ぼくの発表は 12時50分から13時25分までだ。 Conoha サーバーを読む。 さいごはわりと余裕があったので、 ゆっくり読んだ。 残り時間「あと5分」で読み終わった。 (本来は 13時10分、「あと 15分」までに読み終わることが期待されている)
「神 空にしろしめす。
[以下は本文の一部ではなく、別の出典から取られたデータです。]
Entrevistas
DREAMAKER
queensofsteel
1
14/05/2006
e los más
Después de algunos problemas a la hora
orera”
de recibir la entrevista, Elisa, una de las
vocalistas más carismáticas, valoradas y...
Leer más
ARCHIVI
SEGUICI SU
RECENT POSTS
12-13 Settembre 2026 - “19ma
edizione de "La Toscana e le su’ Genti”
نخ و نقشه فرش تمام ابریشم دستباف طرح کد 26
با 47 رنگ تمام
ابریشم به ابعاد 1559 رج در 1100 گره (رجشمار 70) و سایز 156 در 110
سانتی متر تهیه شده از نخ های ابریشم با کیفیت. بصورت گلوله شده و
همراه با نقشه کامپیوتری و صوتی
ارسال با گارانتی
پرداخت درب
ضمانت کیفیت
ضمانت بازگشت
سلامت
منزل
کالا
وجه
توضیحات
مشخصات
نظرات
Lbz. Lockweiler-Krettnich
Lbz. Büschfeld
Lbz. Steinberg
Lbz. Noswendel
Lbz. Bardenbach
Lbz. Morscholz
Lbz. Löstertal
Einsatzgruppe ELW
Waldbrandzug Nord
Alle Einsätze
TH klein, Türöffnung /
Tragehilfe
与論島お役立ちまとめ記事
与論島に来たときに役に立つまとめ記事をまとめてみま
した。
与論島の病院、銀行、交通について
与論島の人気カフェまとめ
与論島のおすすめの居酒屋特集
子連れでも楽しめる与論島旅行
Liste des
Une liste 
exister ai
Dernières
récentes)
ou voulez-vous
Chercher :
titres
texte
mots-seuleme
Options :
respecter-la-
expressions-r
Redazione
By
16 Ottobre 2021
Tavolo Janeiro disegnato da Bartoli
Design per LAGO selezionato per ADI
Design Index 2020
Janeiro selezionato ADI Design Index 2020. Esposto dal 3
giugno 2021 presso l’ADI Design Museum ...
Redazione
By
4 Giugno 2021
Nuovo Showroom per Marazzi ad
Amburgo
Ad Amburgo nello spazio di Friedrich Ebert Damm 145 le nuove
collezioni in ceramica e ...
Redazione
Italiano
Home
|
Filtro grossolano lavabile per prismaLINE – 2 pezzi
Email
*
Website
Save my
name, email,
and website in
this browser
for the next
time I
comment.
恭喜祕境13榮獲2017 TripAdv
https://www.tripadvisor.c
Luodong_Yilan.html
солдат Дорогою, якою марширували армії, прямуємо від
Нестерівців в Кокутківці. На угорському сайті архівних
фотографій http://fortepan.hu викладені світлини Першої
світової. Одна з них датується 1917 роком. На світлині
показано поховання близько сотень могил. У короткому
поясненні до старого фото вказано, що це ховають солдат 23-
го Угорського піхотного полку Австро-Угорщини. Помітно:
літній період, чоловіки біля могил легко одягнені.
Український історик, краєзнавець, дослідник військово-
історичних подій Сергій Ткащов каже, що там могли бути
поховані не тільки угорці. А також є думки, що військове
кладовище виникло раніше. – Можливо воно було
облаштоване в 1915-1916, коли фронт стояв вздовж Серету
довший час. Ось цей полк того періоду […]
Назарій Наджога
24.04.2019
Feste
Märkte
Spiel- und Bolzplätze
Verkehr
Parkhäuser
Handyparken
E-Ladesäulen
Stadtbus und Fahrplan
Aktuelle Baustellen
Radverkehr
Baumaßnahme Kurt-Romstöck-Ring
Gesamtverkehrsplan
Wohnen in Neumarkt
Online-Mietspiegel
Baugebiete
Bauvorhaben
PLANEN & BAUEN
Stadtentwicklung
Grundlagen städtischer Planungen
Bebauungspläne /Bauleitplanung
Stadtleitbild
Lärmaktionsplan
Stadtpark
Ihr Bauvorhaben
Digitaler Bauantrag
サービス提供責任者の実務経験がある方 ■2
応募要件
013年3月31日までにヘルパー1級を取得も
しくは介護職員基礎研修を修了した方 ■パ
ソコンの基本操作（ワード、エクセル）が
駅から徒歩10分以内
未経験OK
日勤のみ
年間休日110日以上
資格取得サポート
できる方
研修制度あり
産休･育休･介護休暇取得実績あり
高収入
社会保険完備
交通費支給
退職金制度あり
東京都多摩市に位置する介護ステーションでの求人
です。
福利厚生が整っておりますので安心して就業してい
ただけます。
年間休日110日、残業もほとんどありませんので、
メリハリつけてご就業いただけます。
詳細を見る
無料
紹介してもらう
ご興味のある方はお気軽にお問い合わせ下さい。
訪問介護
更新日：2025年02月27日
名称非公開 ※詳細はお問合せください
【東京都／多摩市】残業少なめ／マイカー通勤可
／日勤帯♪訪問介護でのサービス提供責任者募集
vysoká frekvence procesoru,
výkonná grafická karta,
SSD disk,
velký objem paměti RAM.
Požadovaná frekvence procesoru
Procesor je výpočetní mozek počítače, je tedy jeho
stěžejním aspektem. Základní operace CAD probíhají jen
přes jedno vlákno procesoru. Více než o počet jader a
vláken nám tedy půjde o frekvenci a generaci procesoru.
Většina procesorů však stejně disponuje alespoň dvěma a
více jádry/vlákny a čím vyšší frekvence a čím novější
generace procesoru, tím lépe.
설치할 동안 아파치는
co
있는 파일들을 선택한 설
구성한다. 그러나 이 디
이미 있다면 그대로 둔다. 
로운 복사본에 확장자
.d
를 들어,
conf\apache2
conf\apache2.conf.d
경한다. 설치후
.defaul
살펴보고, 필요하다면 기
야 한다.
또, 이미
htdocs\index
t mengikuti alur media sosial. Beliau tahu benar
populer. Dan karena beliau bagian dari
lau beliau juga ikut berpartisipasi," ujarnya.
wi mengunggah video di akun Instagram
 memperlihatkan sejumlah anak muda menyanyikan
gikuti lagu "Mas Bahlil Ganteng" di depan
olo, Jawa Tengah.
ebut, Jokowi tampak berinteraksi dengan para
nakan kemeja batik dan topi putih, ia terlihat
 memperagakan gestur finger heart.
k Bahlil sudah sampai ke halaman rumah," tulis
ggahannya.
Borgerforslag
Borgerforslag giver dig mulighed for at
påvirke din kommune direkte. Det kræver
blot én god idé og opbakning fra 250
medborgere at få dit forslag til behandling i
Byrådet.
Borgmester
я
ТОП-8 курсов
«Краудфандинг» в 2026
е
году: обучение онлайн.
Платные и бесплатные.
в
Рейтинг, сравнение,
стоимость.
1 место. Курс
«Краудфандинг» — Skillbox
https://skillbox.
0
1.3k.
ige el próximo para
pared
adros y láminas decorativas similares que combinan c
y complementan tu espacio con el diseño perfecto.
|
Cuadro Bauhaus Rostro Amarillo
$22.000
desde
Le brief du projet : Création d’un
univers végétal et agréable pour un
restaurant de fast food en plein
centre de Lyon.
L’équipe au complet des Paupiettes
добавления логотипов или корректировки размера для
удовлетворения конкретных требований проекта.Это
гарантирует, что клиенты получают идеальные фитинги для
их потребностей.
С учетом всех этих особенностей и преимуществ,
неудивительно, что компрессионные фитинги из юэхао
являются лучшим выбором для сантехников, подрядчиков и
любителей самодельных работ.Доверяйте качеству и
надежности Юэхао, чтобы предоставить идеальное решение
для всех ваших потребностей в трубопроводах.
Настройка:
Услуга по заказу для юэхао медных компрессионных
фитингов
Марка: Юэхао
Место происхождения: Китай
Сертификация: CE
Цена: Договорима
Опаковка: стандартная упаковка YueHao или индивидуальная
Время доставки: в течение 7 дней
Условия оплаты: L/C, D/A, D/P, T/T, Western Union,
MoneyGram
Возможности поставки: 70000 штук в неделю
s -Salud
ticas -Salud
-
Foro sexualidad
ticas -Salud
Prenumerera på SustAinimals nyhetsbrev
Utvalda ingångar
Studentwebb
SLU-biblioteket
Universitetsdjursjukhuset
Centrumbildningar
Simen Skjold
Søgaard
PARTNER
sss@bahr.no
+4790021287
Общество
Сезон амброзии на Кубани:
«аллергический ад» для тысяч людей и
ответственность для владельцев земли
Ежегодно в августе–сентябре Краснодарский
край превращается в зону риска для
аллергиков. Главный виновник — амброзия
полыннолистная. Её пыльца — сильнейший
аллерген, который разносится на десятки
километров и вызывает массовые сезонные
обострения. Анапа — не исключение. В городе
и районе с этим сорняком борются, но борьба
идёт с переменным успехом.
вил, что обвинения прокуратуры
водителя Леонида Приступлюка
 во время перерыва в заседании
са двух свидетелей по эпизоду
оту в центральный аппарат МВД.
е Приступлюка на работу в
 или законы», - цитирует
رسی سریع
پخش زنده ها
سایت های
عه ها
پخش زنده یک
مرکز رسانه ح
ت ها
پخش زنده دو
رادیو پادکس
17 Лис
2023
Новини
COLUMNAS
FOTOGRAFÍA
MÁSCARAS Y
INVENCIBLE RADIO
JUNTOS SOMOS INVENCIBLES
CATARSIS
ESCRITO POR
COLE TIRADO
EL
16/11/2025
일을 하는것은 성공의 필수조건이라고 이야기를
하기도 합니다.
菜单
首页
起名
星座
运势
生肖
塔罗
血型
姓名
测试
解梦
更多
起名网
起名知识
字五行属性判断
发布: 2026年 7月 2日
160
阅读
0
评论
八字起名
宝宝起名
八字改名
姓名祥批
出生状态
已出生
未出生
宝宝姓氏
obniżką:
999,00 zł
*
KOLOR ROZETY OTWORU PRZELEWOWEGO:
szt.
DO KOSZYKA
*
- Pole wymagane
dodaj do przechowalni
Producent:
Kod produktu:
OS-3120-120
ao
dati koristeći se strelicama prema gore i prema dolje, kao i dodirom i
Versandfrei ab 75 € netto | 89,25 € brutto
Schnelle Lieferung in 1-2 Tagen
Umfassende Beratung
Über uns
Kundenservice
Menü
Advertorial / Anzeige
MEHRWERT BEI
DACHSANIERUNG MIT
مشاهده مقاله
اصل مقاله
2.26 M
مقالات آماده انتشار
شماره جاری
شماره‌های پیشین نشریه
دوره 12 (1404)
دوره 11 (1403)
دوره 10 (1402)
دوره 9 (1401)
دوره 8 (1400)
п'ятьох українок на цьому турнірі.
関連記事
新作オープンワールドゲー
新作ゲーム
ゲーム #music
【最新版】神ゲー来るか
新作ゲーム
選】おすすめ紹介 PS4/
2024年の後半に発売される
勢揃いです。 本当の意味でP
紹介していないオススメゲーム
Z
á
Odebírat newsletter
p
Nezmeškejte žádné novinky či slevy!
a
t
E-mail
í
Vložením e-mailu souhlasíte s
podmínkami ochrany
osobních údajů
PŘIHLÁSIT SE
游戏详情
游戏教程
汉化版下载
すべて世はこともなし」って感じ。 しあわせ、しあわせ。
ずっと Conoha サーバー の作業をしていた。 4時過ぎにいったん作業をとめる。 Zoom をつかって読み上げてみる(疑似発表)。 ほんとうに滑舌がわるくなっている。 どもりながら発表を終える。 40分だった。 ちゃんと時間内で読み終わる可能性がでてきた。
数学のように、 公理(あらかじめ与えられたもの)から、 なにかを証明する。 そのような「公理」に相当するもので、 「原理」と呼ぶ。
(1)「モースの原理」、交換が関係をつくる。
(2)「生命の流れの原理」、ワイフ・ギバーが ワイフ・テイカーに生命を与える。
(3)「アキカエシの原理」、 負債が紐帯をつくる。
ロティなどの「生命の路」"Path of Life" は 「生命の流れ」を二回適用したものだ。 エンデの「婚資で結ばれたキョウダイ」は、 (1)と(3)から導出される。
12月6日の東南アジア学会の発表が進まない。 問題ができたので、安心していたのだが・・・。 たいていは、問題さえ作ることができれば、 答は自ずと出てくるものなのだが、 どうも、安心し過ぎたようだ。 もう1ヶ月ほど渋滞したままだ。
エンデでは、寝ているときに「夜」が教えてくれるという (エンデ語で「コンベ・ソッド」と言う)、 まだ夜は来ていない。
去年の同じ頃の日誌を調べると、 KAPAL (インドネシア研究懇談会)では 10日前に「夜」がやってきていた。 東南アジア学会では、 なんと 3日前にやっと夜の訪れがあった。 そのわりに全然あせっていない・・・。
今年もどっしり構えて、 夜が来るのを待とうかしらん。
以下は、 「進化学界においては、 パングロス論文は間違ったものとされ、中間説は定説になっている」という 理解にもとづいて書きます。
グールドとルウォンティンが パングロス論文、 すなわち、 "The Spandrels of San Marco and the Panglossian Paradigm: A Critique of the Adaptationist Programme" (Gould \& Lewontin 1979) の 中で目指すのは、適応至上主義はまちがっており、 進化にはそれ以外の道もあるのだ、ということを示すである。 そこで出された様々な具体的な案はどれも面白いが、 それらはさておき、 野望は以上のとおりだ --- すなわち、 適応で説明するのがいかんというのではなく、 それだけではないよ、という議論だ。
中間説とは、まさにそのような答えじゃないのだろうか?
分子レベルだと中間説(自然淘汰じゃないよ)はよくて、 表現型レベルだと中間説(自然淘汰じゃないよ)はよくない、というのだろうが、 その辺の議論が、ぼくにはよく分かっていない。
The Spandrels of San Marco and the Panglossian Paradigm: A Critique of the Adaptationist Programme (Gould \& Lewontin 1979) を読みおわった。 ぼくがずっと思っていた疑問を、 明解に(いささか余計な衒いが多いが・・・)述べた論文だ。 以下、感想をかねた Todo と自分への設問。